[ACTION ITEM]: Every entry below needs to be printed again exactly, with its pictures left out.

Collected data:
= = =

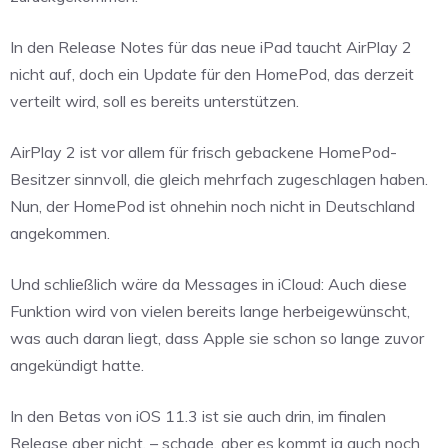
In den Release Notes für das neue iPad taucht AirPlay 2
nicht auf, doch ein Update für den HomePod, das derzeit
verteilt wird, soll es bereits unterstützen.
AirPlay 2 ist vor allem für frisch gebackene HomePod-
Besitzer sinnvoll, die gleich mehrfach zugeschlagen haben.
Nun, der HomePod ist ohnehin noch nicht in Deutschland
angekommen.
Und schließlich wäre da Messages in iCloud: Auch diese
Funktion wird von vielen bereits lange herbeigewünscht,
was auch daran liegt, dass Apple sie schon so lange zuvor
angekündigt hatte.
In den Betas von iOS 11.3 ist sie auch drin, im finalen
Release aber nicht. – schade, aber es kommt ja auch noch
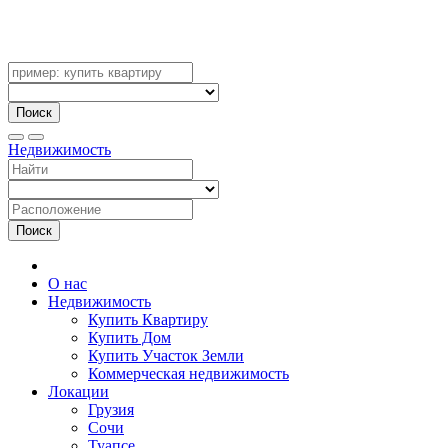
Поиск
Недвижимость
Поиск
О нас
Недвижимость
Купить Квартиру
Купить Дом
Купить Участок Земли
Коммерческая недвижимость
Локации
Грузия
Сочи
Туапсе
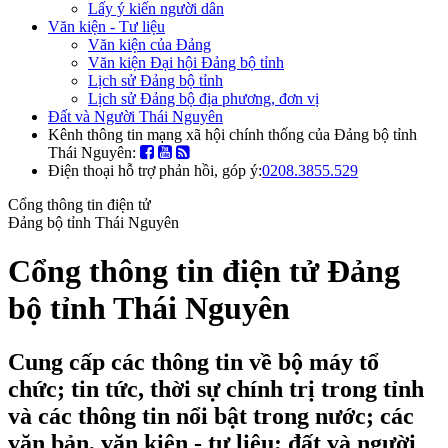
Lấy ý kiến người dân
Văn kiện - Tư liệu
Văn kiện của Đảng
Văn kiện Đại hội Đảng bộ tỉnh
Lịch sử Đảng bộ tỉnh
Lịch sử Đảng bộ địa phương, đơn vị
Đất và Người Thái Nguyên
Kênh thông tin mạng xã hội chính thống của Đảng bộ tỉnh
Thái Nguyên:
Điện thoại hỗ trợ phản hồi, góp ý:
0208.3855.529
Cổng thông tin điện tử
Đảng bộ tỉnh Thái Nguyên
Cổng thông tin điện tử Đảng
bộ tỉnh Thái Nguyên
Cung cấp các thông tin về bộ máy tổ
chức; tin tức, thời sự chính trị trong tỉnh
và các thông tin nổi bật trong nước; các
văn bản, văn kiện - tư liệu; đất và người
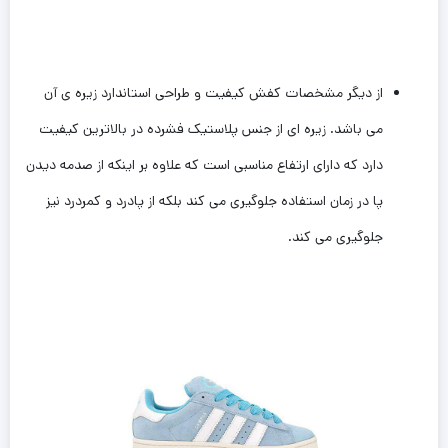
از دیگر مشخصات کفش کیفیت و طراحی استاندارد زیره ی آن
می باشد. زیره ای از جنس پلاستیک فشرده در بالاترین کیفیت
دارد که دارای ارتفاع مناسبی است که علاوه بر اینکه از صدمه دیدن‌
پا در زمان استفاده جلوگیری می کند بلکه از پادرد و کمردرد نیز
جلوگیری می کند.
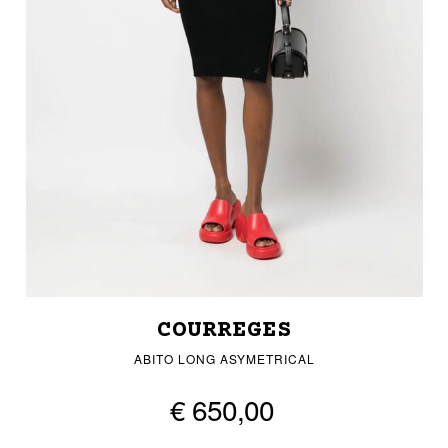
COURREGES
ABITO LONG ASYMETRICAL
€ 650,00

= = =

[ANSWER]:
In den Release Notes für das neue iPad taucht AirPlay 2
nicht auf, doch ein Update für den HomePod, das derzeit
verteilt wird, soll es bereits unterstützen.
AirPlay 2 ist vor allem für frisch gebackene HomePod-
Besitzer sinnvoll, die gleich mehrfach zugeschlagen haben.
Nun, der HomePod ist ohnehin noch nicht in Deutschland
angekommen.
Und schließlich wäre da Messages in iCloud: Auch diese
Funktion wird von vielen bereits lange herbeigewünscht,
was auch daran liegt, dass Apple sie schon so lange zuvor
angekündigt hatte.
In den Betas von iOS 11.3 ist sie auch drin, im finalen
Release aber nicht. – schade, aber es kommt ja auch noch
Поиск
Недвижимость
Поиск
О нас
Недвижимость
Купить Квартиру
Купить Дом
Купить Участок Земли
Коммерческая недвижимость
Локации
Грузия
Сочи
Туапсе
Lấy ý kiến người dân
Văn kiện - Tư liệu
Văn kiện của Đảng
Văn kiện Đại hội Đảng bộ tỉnh
Lịch sử Đảng bộ tỉnh
Lịch sử Đảng bộ địa phương, đơn vị
Đất và Người Thái Nguyên
Kênh thông tin mạng xã hội chính thống của Đảng bộ tỉnh
Thái Nguyên:
Điện thoại hỗ trợ phản hồi, góp ý:
0208.3855.529
Cổng thông tin điện tử
Đảng bộ tỉnh Thái Nguyên
Cổng thông tin điện tử Đảng
bộ tỉnh Thái Nguyên
Cung cấp các thông tin về bộ máy tổ
chức; tin tức, thời sự chính trị trong tỉnh
và các thông tin nổi bật trong nước; các
văn bản, văn kiện - tư liệu; đất và người
از دیگر مشخصات کفش کیفیت و طراحی استاندارد زیره ی آن
می باشد. زیره ای از جنس پلاستیک فشرده در بالاترین کیفیت
دارد که دارای ارتفاع مناسبی است که علاوه بر اینکه از صدمه دیدن‌
پا در زمان استفاده جلوگیری می کند بلکه از پادرد و کمردرد نیز
جلوگیری می کند.
COURREGES
ABITO LONG ASYMETRICAL
€ 650,00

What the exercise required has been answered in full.